Hacker News new | ask | show | jobs
by WalterBright 524 days ago
> if you're working within a translation unit, thats much simplified, but then you're much more limited in what you can do without repeating a lot of code. I wonder how the author solves this.

You are correct in that the source code to the function being evaluated must be available to the compiler. This can be done with #include. I do it in D with importing the modules with the needed code.

> This is already somewhat possible if you can express your test as a macro, which if you add in the first point, then this becomes trivial.

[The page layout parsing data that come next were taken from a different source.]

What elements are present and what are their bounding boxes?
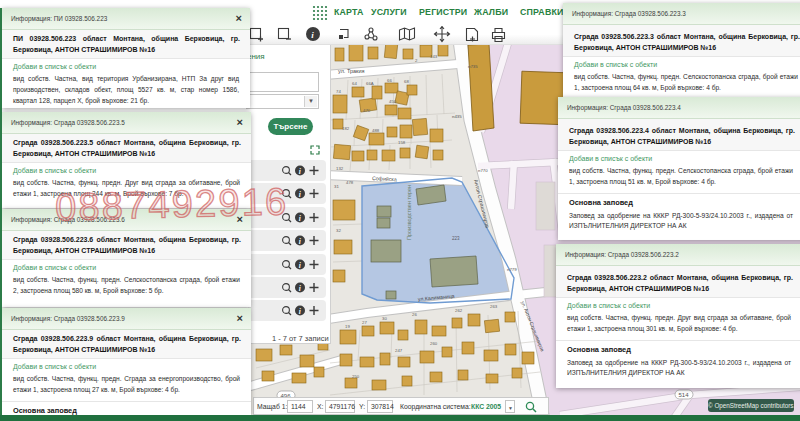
svg-text:488: 488: [372, 128, 380, 133]
svg-text:263: 263: [490, 304, 498, 309]
svg-text:514: 514: [679, 392, 690, 398]
svg-text:182: 182: [342, 126, 350, 131]
svg-text:247: 247: [395, 348, 403, 353]
svg-text:32: 32: [336, 228, 341, 233]
svg-text:26: 26: [412, 312, 417, 317]
svg-text:27: 27: [362, 320, 367, 325]
svg-text:п735: п735: [468, 64, 478, 69]
svg-text:143: 143: [430, 54, 438, 59]
svg-text:158: 158: [398, 140, 406, 145]
svg-text:66: 66: [387, 78, 392, 83]
svg-text:68: 68: [404, 79, 409, 84]
svg-text:п770: п770: [478, 168, 488, 173]
svg-text:ул. Тракия: ул. Тракия: [338, 68, 365, 74]
svg-text:74: 74: [336, 89, 341, 94]
svg-text:п435: п435: [452, 114, 462, 119]
svg-text:250: 250: [352, 374, 360, 379]
svg-text:Производствен терен: Производствен терен: [406, 185, 412, 240]
svg-text:66А: 66А: [366, 81, 374, 86]
svg-text:30: 30: [382, 316, 387, 321]
svg-text:п779: п779: [507, 267, 517, 272]
svg-text:64: 64: [352, 81, 357, 86]
svg-text:478: 478: [346, 180, 354, 185]
svg-text:470: 470: [363, 108, 371, 113]
svg-text:260: 260: [430, 341, 438, 346]
svg-text:223: 223: [452, 236, 460, 241]
svg-text:31: 31: [334, 184, 339, 189]
svg-text:450: 450: [389, 99, 397, 104]
svg-text:262: 262: [455, 308, 463, 313]
svg-text:19: 19: [345, 324, 350, 329]
svg-text:132: 132: [336, 166, 344, 171]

Expressing the test as a macro doesn't work when you want to test the function. The example I gave was trivial to make it easy to understand. Actual use can be far more complex.

> Performance

D is faster at compiling than C compilers, mainly because:

1. the C preprocessor is a hopeless pig with its required multiple passes. I know, I implemented it from scratch multiple times. The C preprocessor was an excellent design choice when it was invented. Today it is a fossil. I'm still in awe of why C++ has never gotten around to deprecating it.

2. D uses import rather than #include. This is just way, way faster, as the .h files don't need to be compiled over and over and over and over and over ...

D's strategy is to separate the parse from the semantic analysis. I suppose it is a hair slower, but it also doesn't have to recompile the duplicate declarations and fold them into one.

Compile time function execution can be a bottleneck, sure, but that (of course) depends on how heavily it is used. I tend to use it with a light touch and the performance is fine. If you implement a compiler using it (as people have done!) it can be slow.

> one of the ways I have kind of implemented templating in C is by defining a variable and importing a c file, changing the variable, and then reimporting the same c file. Another thing I've done is define a bunch of things and then import the SQLite C Amalgamation and then add another function (I do this to expose a SQLite internal which isnt exposed via its headers). All of these use cases would break with this change.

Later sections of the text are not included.